Task to carry out: The string "Модель" appears in some lines of the entries that follow; copy each such line.

___ Dataset records ___

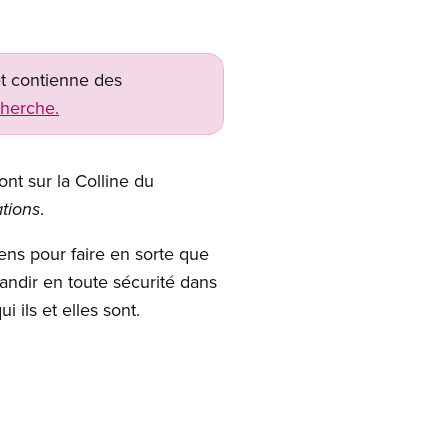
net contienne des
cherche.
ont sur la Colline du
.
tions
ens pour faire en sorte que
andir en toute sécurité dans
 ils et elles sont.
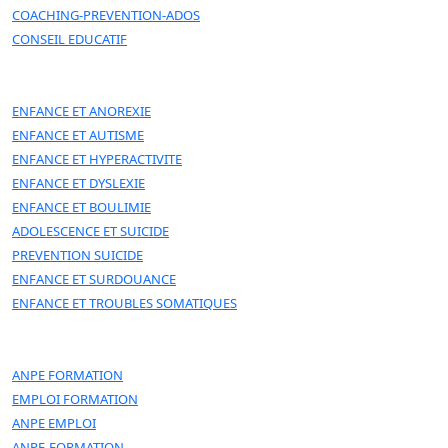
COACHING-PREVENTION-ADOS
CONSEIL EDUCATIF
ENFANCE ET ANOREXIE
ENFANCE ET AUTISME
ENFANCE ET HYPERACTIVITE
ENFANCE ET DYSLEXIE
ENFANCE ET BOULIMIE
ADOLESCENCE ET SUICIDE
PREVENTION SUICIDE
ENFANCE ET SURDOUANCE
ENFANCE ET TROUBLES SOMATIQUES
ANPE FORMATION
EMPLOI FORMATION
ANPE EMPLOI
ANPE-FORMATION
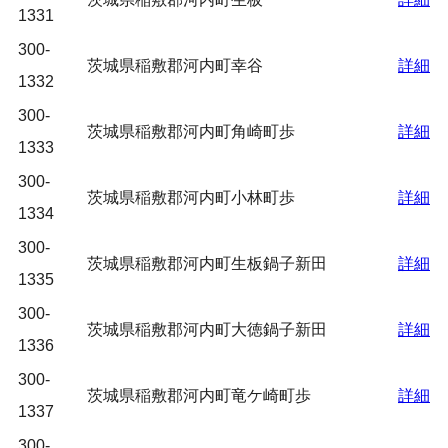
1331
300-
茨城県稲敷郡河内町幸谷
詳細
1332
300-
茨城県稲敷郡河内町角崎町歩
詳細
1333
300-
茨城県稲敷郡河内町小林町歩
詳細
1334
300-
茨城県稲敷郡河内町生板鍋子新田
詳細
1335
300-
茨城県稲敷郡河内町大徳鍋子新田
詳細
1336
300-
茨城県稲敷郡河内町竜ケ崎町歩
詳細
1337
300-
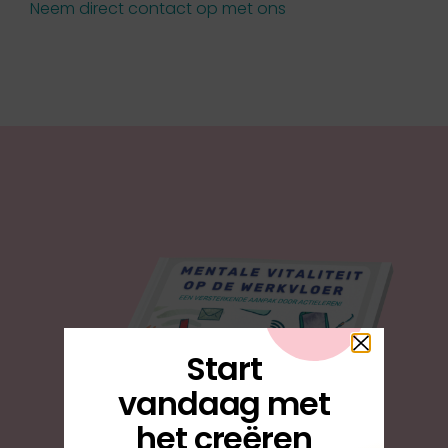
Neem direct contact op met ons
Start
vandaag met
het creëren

___
___ Dataset records ___

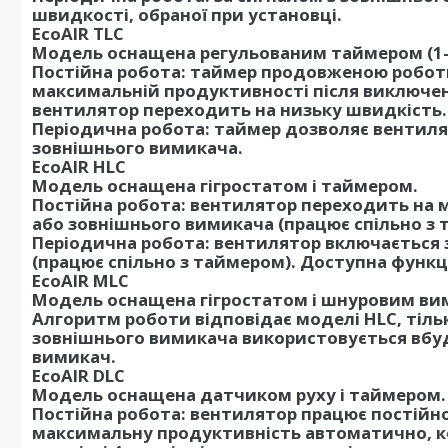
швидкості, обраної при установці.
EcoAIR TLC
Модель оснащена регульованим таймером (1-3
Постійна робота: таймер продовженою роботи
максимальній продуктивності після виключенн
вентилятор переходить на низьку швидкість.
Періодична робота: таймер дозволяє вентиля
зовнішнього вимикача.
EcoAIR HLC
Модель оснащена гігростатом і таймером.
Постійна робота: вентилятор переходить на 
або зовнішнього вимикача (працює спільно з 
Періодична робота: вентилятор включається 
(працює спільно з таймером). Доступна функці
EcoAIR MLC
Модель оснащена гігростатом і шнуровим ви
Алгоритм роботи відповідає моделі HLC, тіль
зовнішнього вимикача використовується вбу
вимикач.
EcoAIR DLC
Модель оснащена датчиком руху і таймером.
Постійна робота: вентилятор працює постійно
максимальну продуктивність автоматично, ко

___

Exercise response:
Модель оснащена регульованим таймером (1-3
Модель оснащена гігростатом і таймером.
Модель оснащена гігростатом і шнуровим ви
Модель оснащена датчиком руху і таймером.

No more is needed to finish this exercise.